Biography of Elizabeth Hewes Tilton, 1869-1950

By Daria Rose, undergraduate student
Harvard College, Cambridge, Massachusetts

Elizabeth Hewes Tilton was born on March, 13, 1869 in Salem, Massachusetts. Her father and mother, James Tracey Hewes and Eleanor (Jewett) Hewes were originally from Maine. Shortly after their marriage on June 27, 1865 in Portland, Maine, they moved to Massachusetts, where James Tracey Hewes worked as a Unitarian minister. He worked as head minister at First Unitarian Church (316 Essex St Salem, MA) from 1868 to 1875. As a result, Elizabeth Tilton's upbringing was highly religious, which would later go on to influence her work as a temperance crusader and suffragist. Hewes had two brothers, Henry F. Hewes and James Tracy Hewes Jr. Hewes attended Radcliffe College between 1887 and 1888. She later married William Frederic Tilton (1867-1961) of Cambridge, Massachusetts on January 10, 1911. William F. Tilton graduated from Harvard in 1890, and received his Ph.D. from the University of Freiburg in Germany in 1894. William worked as a social worker around the Massachusetts area and also encouraged Elizabeth during her temperance work. The couple lived on 11 Mason Street, Cambridge MA for most of their marriage, until Elizabeth Tilton's health began to fail in the late 1930's. It is not known definitively if they had any children. Elizabeth Tilton died on March 17, 1950 at her winter home in Winter Park, Florida. She is buried at Mount Auburn Cemetery.

Elizabeth Tilton was a dedicated advocate and champion of women's right, the temperance movement and passionately effective on issues regarding children like labor and education. Beginning in 1911, just after her marriage to William, she began working for Associated Charities of Boston -- much of the volunteer work involved disseminating pamphlets and smaller materials on the dangers of alcohol usage. Along the way, Tilton chronicles her experience in a series of correspondences and papers.

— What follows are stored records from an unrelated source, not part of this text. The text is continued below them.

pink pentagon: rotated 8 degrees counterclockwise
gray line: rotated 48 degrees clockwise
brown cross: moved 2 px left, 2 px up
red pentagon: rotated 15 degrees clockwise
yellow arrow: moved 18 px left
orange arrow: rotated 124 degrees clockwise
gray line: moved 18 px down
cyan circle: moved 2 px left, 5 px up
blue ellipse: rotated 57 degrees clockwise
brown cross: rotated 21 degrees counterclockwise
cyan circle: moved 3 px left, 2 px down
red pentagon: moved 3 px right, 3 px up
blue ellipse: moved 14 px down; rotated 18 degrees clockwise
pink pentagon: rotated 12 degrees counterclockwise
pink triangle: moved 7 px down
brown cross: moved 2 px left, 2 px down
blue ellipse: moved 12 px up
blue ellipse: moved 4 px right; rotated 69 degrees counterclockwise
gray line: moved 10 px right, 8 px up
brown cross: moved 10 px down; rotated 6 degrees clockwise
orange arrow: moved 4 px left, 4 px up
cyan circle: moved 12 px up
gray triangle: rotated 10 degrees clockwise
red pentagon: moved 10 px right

She is inspired by her friend, Lucy M. Peabody to take a more active role in the organization. Tilton obliges and begins working with Dr. Charles Putnam and Dr. John W. Elliott to launch what newspapers would call, "a poster war on alcohol." Tilton used advertising and billboards to get the attention of the press and media, because she found that it was more effective than essays or statements. It was a new idea in the realm of political advertising, which had long been reserved for consumerism and the private sector. Tilton even received a direct letter from former president William Howard Taft in 1914 discussing her position on prohibition and his objections to it -- nonetheless recognizing her reach. After this campaign was well received, Tilton assumed the position of director of Unitarian Temperance Society (1913-1914).

As Elizabeth Hewes Tilton continued her fight for prohibition, she noticed the parallels between her cause and the Women's Suffrage movement. As an already well known activist and leader in the Boston community, Tilton took on her next major task as chairman of the Massachusetts Woman's Suffrage Association (1916-1918). Again, Tilton used propaganda as means of furthering the agenda of the women's vote. She was at the head of almost every meeting and engaged with high society figures around the Boston area promoting the 19th amendment. After it's passage, Tilton also led a campaign to ensure that women in the Massachusetts area were registered -- this was more a grassroots campaign that involved going door to door and issuing mail drops.

For the last segment of her activist career, before she became ill, Tilton turned her attention towards children and mothers. She served as chairman of the legislation committee of the National Congress of Parents and Teachers from 1921-1931. During this time Tilton penned hundreds of articles and appeals to the government and constituents regarding law reform on child labor, education, literacy, and maternity benefits. Many of those became the basis for bills like the Shepard-Towner Act that allowed for federal funding for maternity and child care due to high infancy morality rates and deaths of women in labor.

Elizabeth Hewes Tilton was a tireless defender of the rights' of women and children. Even in her later years, she continued to correspond with leaders and executives through letters and articles. She was committed to the betterment of American life and her legacy lives on in the change she enacted.

Sources:

Elizabeth Hewes Tilton's papers are available at Harvard University's Schlesinger Library.